Lets suppose you fish the dry fly for an hour and catch two trout. Most anglers would probably
continue to fish it. Now stop and think about that decision. Fishing for that hour, does catching
none on the nymph and two on the dry fly really mean the dry fly is working better than the nymph?

Actually, it doesn't mean that at all. The results you are getting from what you may think is
a test is in reality, meaningless.
You may have caught four trout on the nymph if you had not
changed to a dry fly. What one person does on one stream with two flies fished only a short time
interval is completely meaningless. What two or three guys do under the same scenario is still of
no value. Anyone that thinks it is, doesn't understand probability or the science of uncertainty at all.

The fact is, the results of that trail and error experiment would be completely meaningless and in
that specific case, there's two main reasons it isn't. One reason is the low number of anglers. If
there were a thousand guys fishing, and did exactly that - fished a nymph for an hour and then a
dry fly an hour, the results could possibly be worth something, but even in a 1000 angler scenario,
the results would most likely be worthless.
The reason for that is the conditions change as
time passes
.

Fishing conditions commonly change with the time of day.
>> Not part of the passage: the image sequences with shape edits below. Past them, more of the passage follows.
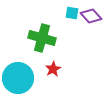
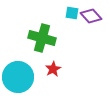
cyan circle: moved 1 px up
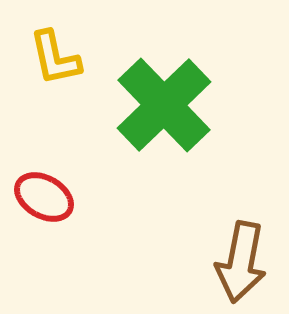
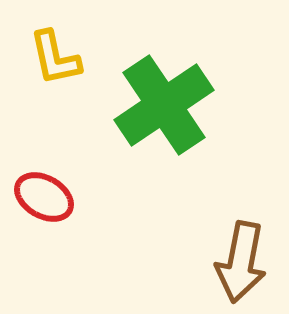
green cross: rotated 10 degrees clockwise
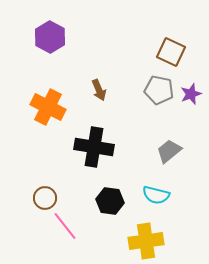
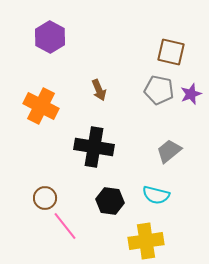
brown square: rotated 12 degrees counterclockwise
orange cross: moved 7 px left, 1 px up
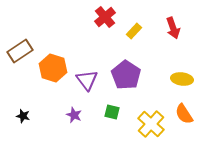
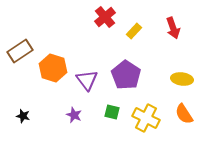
yellow cross: moved 5 px left, 6 px up; rotated 16 degrees counterclockwise
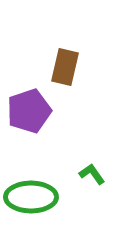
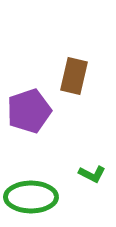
brown rectangle: moved 9 px right, 9 px down
green L-shape: rotated 152 degrees clockwise
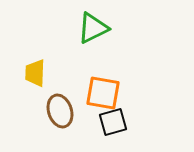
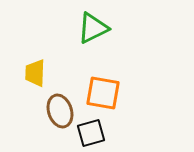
black square: moved 22 px left, 11 px down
The sky may change from low light,
cloudy conditions to bright light conditions. For certain, the 1000 anglers wouldn't be casting in
exactly the same places in the stream. Some could be fishing in the right type of water within the
stream or others may not. They may be fishing a section of the stream that's holding fish whereas
others aren't. Some may be spooking trout with poor presentations, sloppy wading, and many
other
variables that change the results that have nothing to do with the particular fly
being used
.

To get to straight to the point,
the trail and error method of selecting flies is a
very poor one
. It amounts to totally relying on luck.

It indicates the angler doesn't really have any idea what he or she should be imitating. The trout
know exactly what they are doing. They are not waisting energy in the current looking for random
bits of food drifting downstream. If they did, they would soon die. They know exactly what's most
available and exactly what is easiest for them to acquire. They observe the foods available in the
stream every second of every day of their life.  
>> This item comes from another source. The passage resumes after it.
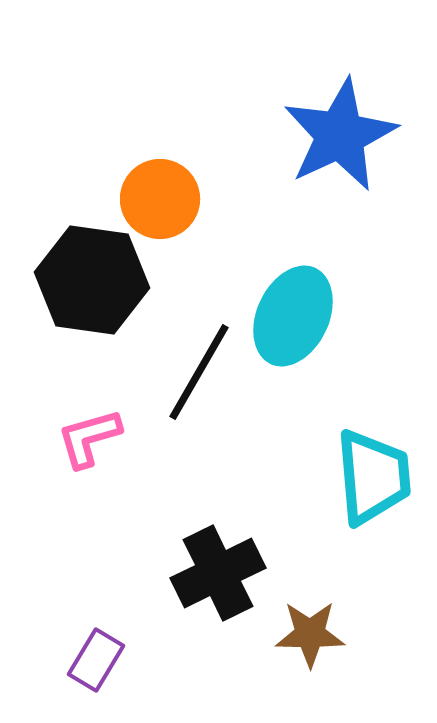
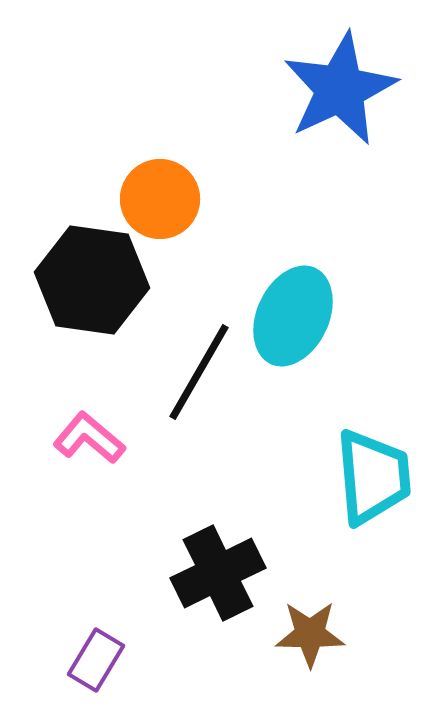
blue star: moved 46 px up
pink L-shape: rotated 56 degrees clockwise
The fly should imitate something the trout are focusing on eating but in the above situations, the
"trail and error" anglers are clueless as to what that should be.
There's one thing for certain.
The average results of their fishing will be very similar to my golf game.

I used to drive a ball at least 270 yards. I've made hundreds if not thousands of birdies, a few
eagles
but I couldn't break 80 on a crip golf course from the ladies tees. I can hit every club
in the bag and I've never been able to shot a decent golf game in the mid to low seventies. Even
though I played many games of golf over the years, lived on a nine hole golf course on the beach
for twelve years and had memberships in two country clubs for a few of my early years,
I was
always what you call a "lousy" golfer.

If your satisfied with being a lousy angler, fine. Have fun and enjoy your fishing. I haven't said there
is anything wrong with it. I'm just trying to help you become a better angler.

I promise I will provide the normal fly fishing strategies for the coming week tomorrow.